Whenever a member of the cast is required to dress in drag for a sketch, Servo usually does the honors. This is both because of the dichotomy of women's clothes amusingly contrasted with puppeteer Murphy's strong baritone voice and because, in Murphy's words, "Servo looks better in a dress than Crow." Also, Servo is the only robot (other than Cambot in seasons 5–10) whose entire body can be seen on the show, since Crow's legs are behind the desk and Gypsy's body is several yards long.

Servo normally has a condescending personality and at times can make literary and technical references that are above his companions' heads. He frequently attempts to seem physically imposing to others, once acquiring "lifts" for his hover skirt to increase his size (accused by Mike of suffering "short man's disease") and on another occasion showing off a small arsenal he had acquired while drifting through space. Almost invariably, however, any attempts at confronting danger or displaying his intellectual skill cause him such frustration that he ends up crying, often needing consolation from Joel or Mike. He also has demonstrated a tendency to take jokes and skits way over the top, having to be brought back down to earth by the others.

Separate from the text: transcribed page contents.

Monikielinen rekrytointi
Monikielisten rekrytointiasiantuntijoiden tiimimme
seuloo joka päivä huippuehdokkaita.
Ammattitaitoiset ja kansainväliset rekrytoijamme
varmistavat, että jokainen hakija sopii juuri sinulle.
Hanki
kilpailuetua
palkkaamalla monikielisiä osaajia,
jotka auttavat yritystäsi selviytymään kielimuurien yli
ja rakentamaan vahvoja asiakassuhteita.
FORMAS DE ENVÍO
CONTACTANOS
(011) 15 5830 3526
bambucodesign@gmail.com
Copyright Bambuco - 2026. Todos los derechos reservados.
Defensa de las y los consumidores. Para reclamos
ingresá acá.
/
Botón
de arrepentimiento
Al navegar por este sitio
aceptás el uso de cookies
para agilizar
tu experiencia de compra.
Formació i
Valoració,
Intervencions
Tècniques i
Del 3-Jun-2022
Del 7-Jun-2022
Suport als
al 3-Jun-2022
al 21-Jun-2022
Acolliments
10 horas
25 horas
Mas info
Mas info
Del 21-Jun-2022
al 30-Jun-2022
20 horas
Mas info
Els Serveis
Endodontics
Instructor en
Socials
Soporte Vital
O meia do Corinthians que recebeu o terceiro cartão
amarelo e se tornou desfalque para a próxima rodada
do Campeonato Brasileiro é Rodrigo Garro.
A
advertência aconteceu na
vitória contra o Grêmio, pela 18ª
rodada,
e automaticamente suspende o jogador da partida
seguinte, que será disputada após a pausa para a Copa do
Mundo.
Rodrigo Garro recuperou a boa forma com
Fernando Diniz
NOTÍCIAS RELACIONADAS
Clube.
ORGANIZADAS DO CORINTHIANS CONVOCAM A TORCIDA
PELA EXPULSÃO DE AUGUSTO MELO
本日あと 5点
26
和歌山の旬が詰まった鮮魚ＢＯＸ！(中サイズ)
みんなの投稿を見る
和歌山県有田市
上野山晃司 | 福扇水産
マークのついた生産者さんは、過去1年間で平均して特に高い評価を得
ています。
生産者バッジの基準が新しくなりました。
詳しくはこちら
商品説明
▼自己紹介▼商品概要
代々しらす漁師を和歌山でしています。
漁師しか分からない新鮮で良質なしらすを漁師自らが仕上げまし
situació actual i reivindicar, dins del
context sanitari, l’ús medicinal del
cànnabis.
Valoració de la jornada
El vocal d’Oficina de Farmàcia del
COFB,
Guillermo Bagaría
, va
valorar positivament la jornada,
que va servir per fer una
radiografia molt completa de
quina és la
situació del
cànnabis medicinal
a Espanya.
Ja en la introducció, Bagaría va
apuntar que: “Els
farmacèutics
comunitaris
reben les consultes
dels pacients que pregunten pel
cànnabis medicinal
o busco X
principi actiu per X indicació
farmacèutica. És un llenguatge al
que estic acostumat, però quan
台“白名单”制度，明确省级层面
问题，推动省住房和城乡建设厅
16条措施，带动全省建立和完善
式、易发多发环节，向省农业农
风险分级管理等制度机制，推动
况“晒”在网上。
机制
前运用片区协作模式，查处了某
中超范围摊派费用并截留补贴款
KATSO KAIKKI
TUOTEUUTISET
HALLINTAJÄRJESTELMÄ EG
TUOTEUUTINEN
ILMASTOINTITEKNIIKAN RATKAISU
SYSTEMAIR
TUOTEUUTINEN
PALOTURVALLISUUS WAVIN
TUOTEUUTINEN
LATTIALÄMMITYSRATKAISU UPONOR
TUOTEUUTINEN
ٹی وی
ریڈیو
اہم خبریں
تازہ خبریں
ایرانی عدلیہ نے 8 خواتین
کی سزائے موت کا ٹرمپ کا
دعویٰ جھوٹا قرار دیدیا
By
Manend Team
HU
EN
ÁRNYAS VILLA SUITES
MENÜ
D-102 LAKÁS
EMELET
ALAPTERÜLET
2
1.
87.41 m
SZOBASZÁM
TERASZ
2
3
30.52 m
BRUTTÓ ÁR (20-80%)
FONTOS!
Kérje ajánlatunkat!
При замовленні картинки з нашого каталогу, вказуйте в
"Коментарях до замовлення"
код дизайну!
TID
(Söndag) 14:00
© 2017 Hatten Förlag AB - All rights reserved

Furthermore, he's easily rattled by sarcastic remarks made from Crow, such as the time when he made fun of his infatuation with a boy's pet turtle Tibby in the episode 'Gamera'.

He does have a good understanding and intellect in spite of his sensitivity and frustration, and revealed in the episode "The Gunslinger" that he's able to teleport at will, even though he only demonstrates this on rare other occasions.

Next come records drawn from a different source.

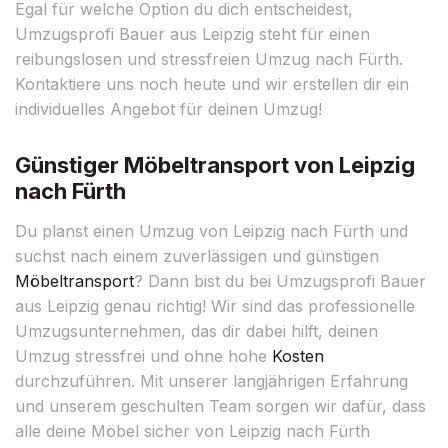
Egal für welche Option du dich entscheidest,
Umzugsprofi Bauer aus Leipzig steht für einen
reibungslosen und stressfreien Umzug nach Fürth.
Kontaktiere uns noch heute und wir erstellen dir ein
individuelles Angebot für deinen Umzug!
Günstiger Möbeltransport von Leipzig
nach Fürth
Du planst einen Umzug von Leipzig nach Fürth und
suchst nach einem zuverlässigen und günstigen
Möbeltransport
? Dann bist du bei Umzugsprofi Bauer
aus Leipzig genau richtig! Wir sind das professionelle
Umzugsunternehmen, das dir dabei hilft, deinen
Umzug stressfrei und ohne hohe
Kosten
durchzuführen. Mit unserer langjährigen Erfahrung
und unserem geschulten Team sorgen wir dafür, dass
alle deine Möbel sicher von Leipzig nach Fürth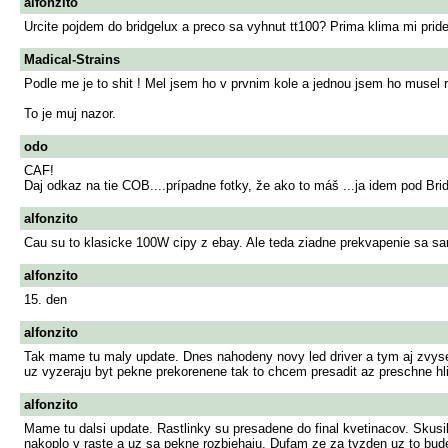
alfonzito
Urcite pojdem do bridgelux a preco sa vyhnut tt100? Prima klima mi prid
Madical-Strains
Podle me je to shit ! Mel jsem ho v prvnim kole a jednou jsem ho musel 
To je muj nazor.
odo
CAF!
Daj odkaz na tie COB....prípadne fotky, že ako to máš ...ja idem pod Br
alfonzito
Cau su to klasicke 100W cipy z ebay. Ale teda ziadne prekvapenie sa sa
alfonzito
15. den
alfonzito
Tak mame tu maly update. Dnes nahodeny novy led driver a tym aj zvysen
uz vyzeraju byt pekne prekorenene tak to chcem presadit az preschne hli
alfonzito
Mame tu dalsi update. Rastlinky su presadene do final kvetinacov. Skusil
nakoplo v raste a uz sa pekne rozbiehaju. Dufam ze za tyzden uz to bud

In Season 11 Tom received many upgrades, including the ability to fly or hover as seen many times. Also he seems to have working hands and arms now as he is shown being able to wield a baseball bat. The original Servo is apparently destroyed in Episode 1101 Reptilicus, but a clone identical to the original Servo in every way remains behind, taking his place. In Season 13, where the Satellite of Love set is green screen, Servo's head is permanently clouded to avoid chroma-key problems.

== Other appearances ==
- Tom Servo also appeared in the Cops-style Star Wars spoof Troops as a droid purloined by Jawas.
- Servo, along with Crow, has a cameo appearance (appropriately in silhouette) in the Futurama episode "Raging Bender". Crow shushes Fry as he begins to riff a newsreel they were watching.
- Servo makes an appearance in silhouette in the Homestar Runner cartoon "A Jorb Well Done", during a short scene in a theater.
- The prototype web browser Servo is named after Tom Servo
- In Gold Digger/Ninja High School Issue #1 "A Science Affair", Tom Servo can be seen in the background, marked as "Servo-tron".
- In the Archie Comics series Sonic the Hedgehog, issue #52, Sonic is sent into a 1920s variation of Mobius. In searching for the handheld computer Nicole, Sonic does battle with a number of robots, three of them resembling Crow T. Robot, Tom Servo and Cambot.
- In the Star Trek DS9 TV show and the Star Trek Online video game, '"Tom Servo's Used Robots"' is an entry on the station's public map display.